Thursday 4 January 2018

Beyond Skyline

Cast: Frank Grillo, Bojana Novakovic, Iko Uwais, Callan Mulvey, and Valentine Payen

Writer & director: Liam O’Donnell

105 minutes (15) 2017
Widescreen ratio 2.35:1
Signature Blu-ray region B
[Released 8th January]

Rating: 8/10
Review by Christopher Geary    

Aerial assault of a grandly gothic variety was the spectacular highlight of indie production Skyline (2010). Directed by brothers Colin and Greg Strause, it began like Cloverfield meets Independence Day, concentrating on the fates of citizens, and their reactions to alien conquest, so there was plenty of widescreen spectacle in disaster movie mode. The lack of Hollywood resources meant the movie ignored typical blockbuster upscale framing for a ‘big picture’ of global events, until a closing montage, but Skyline was exemplary as a modern weird sci-fi B-movie template, ejecting the warp core of SF epic structure, and sidestepping any bother with generic portrayals of political responses to a menace from outer space, or international defensive efforts to counter the invaders’ strategy.

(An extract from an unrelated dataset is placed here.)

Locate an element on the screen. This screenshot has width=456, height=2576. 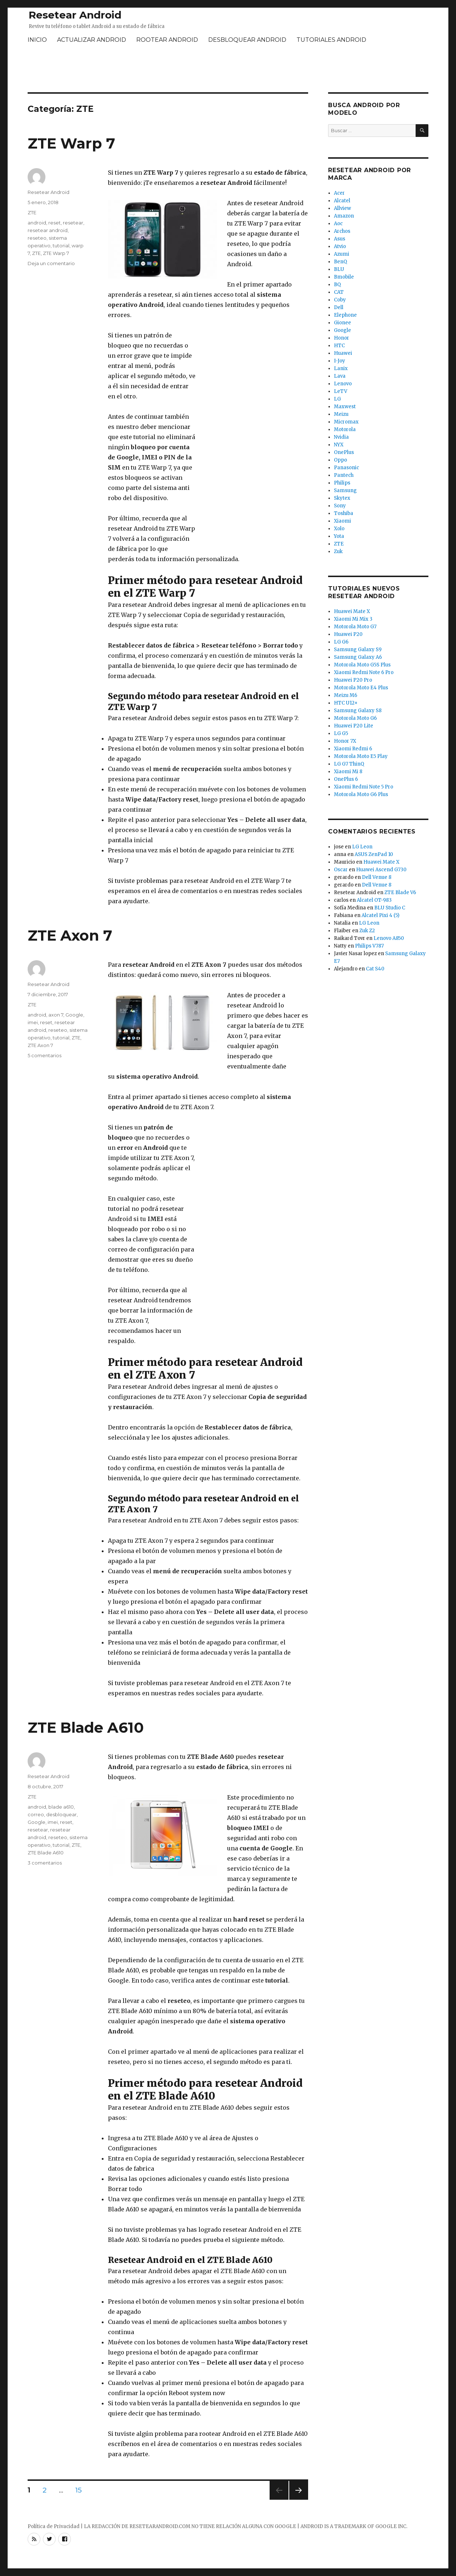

Putting cult comic-book styled horrors back into a subgenre culture, Skyline offered city-stomping monsters hunting humans, while airborne mecha-squid scouts are launched from hovering alien base-ships, to roam around and probe inside buildings. Even when military help appears in the form of marine snipers and USAF drone bombers, the nuked mother-ship survives to rebuild itself, and its entourage of squid-bots salvage their own, with a leave-no-tentacle-behind policy.


Skyline delivered tremendous fun as briskly impressive sci-fi terror. It’s not a great movie like Starship Troopers (1997) that provided so many gruesome shocks, but it does match the savagely downbeat effectiveness of District 9 (2009) for imaginatively satirical verve, with an edgy protagonist and compelling exhilaration. Skyline fulfils the promise of its arresting poster artwork, offering far better pulp SF entertainment than Spielberg’s woefully inadequate War Of The Worlds (2005) remake, especially when the direction quite daringly refuses to permit mankind a knowingly easy salvation, with an engagingly witty genre-twist conclusion that cribs a switcheroo surprise from Scanners (1981). 


Although it’s a belated sequel, sci-fi action horror movie Beyond Skyline is also a terrific adventure that beguiles its victims into enslavement by strange lights. As before, this is not a Rapture event, it’s an apocalypse from above. Underground train passengers, stranded between stations, are prompted to escape but not to safety, led by L.A. cop Mark (Frank Grillo, Captain America sequels) and his wayward son Trent. 

The survivors move through the subway until dark tunnels are caved-in by a nuke blast. The weirdly squid-like aliens exert a nightmarish influence before again practising their head-ripping mayhem. Mass abductions by the body and brain snatchers result in plug ‘n’ play-along drone troopers. The grungy bio-tech of the mother-ship’s interior brings hell to Earth.


Like hitchhikers or stowaways aboard the alien ship, Mark’s group find themselves in the Golden Triangle of the Mekong delta. There’s plenty of gore fu and, when jungle fighter Kanya (Pamelyn Chee) finds an alien egg in the crashed ship, she seems like a contender for this movie’s heroine, but it’s actually the train-driver Audrey (Bojana Novakovic) who eventually takes on the role with admirable gusto.


In this entertaining sci-fi horror scenario, mere survival is not enough and Mark realises it’s necessary to fight back, and fight to the death. Thankfully, there are alien cyber-drones with human brains that retain some basic humanity, and the Lovecraftian punch-up finale results in a twist ending with a sudden escalation of hostilities into the realms of space opera. 

Building upon the Strauses’ successful reworking of classic sci-fi movies War Of The Worlds and Invaders From Mars, this welcome sequel boasts an undeniable strangeness, and its SF plot twists apparently intend to support an upscale mythology that promises further sequels, extending the franchise into at least a genre trilogy.